Le problème avec l’avortement (il dépasse l’acte proprement dit)

Peu de sujets sont plus controversés que celui de l’avortement. Pour les chrétiens, il est facile de comprendre pourquoi il doit être aboli. Mais l’éliminer ne suffit pas.

Si je vous montrais un levier et vous disais que l’abaisser suffirait à mettre à jamais fin à l’avortement, l’abaisseriez-vous ? La plupart des chrétiens que je connais l’abaisseraient sans la moindre hésitation. Néanmoins, si vous l’abaissiez, mettant ainsi définitivement fin à cette pratique, le monde deviendrait-il bien plus accueillant ? En êtes-vous convaincu ?

L’augmentation et la diminution des crimes

Dans les années 1960, le nombre des homicides en occident s’est mis à grimper. Et à grimper. Et à grimper. Et il n’a cessé d’augmenter pendant la plus grande partie de cette décennie. Bien qu’il ait fluctué dans les années 70 et 80, il est demeuré élevé. Il n’y a pas que le nombre de meurtres qui ait augmenté ; les vols, les viols, le vandalisme, les voies de faits graves – et en fait tous les crimes – ont augmenté.
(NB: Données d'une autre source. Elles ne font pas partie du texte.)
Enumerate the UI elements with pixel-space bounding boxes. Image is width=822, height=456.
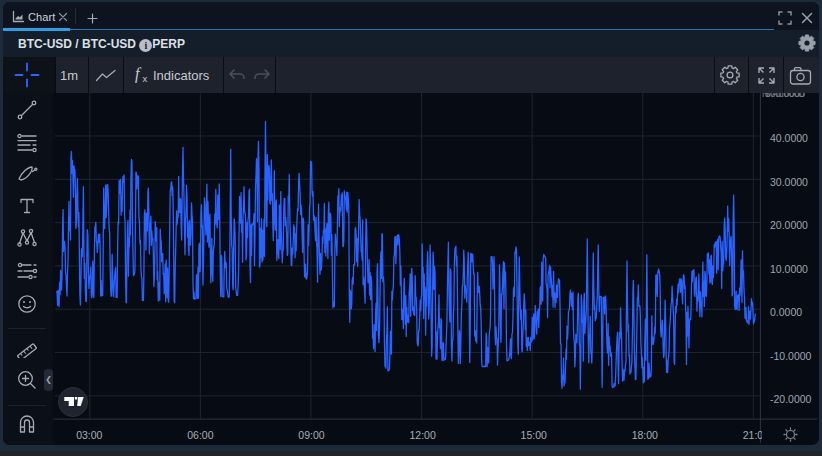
svg-text:f: f bbox=[135, 65, 142, 83]
svg-text:x: x bbox=[143, 73, 148, 84]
Au début des années 1990, ces taux ont continué d’augmenter. Les gens se sont mis à avoir peur ; ils ne se sentaient pas en sécurité. Les présentateurs d’émissions d’informations et les politiciens, dans tous les partis politiques, se sont mis à sonner l’alarme ; une nouvelle vague de meurtres déferlait et il semblait que la situation allait empirer, gravement empirer. Or, cela n’a pas été le cas. Au lieu de continuer d’augmenter, le taux des crimes s’est mis à chuter. À la fin des années 90, le taux d’homicides a diminué au point de revenir à celui des années 1960. Contre toute logique, la vie est redevenue plus sûre qu’elle ne l’avait été pendant bien des années, et personne ne comprenait pourquoi.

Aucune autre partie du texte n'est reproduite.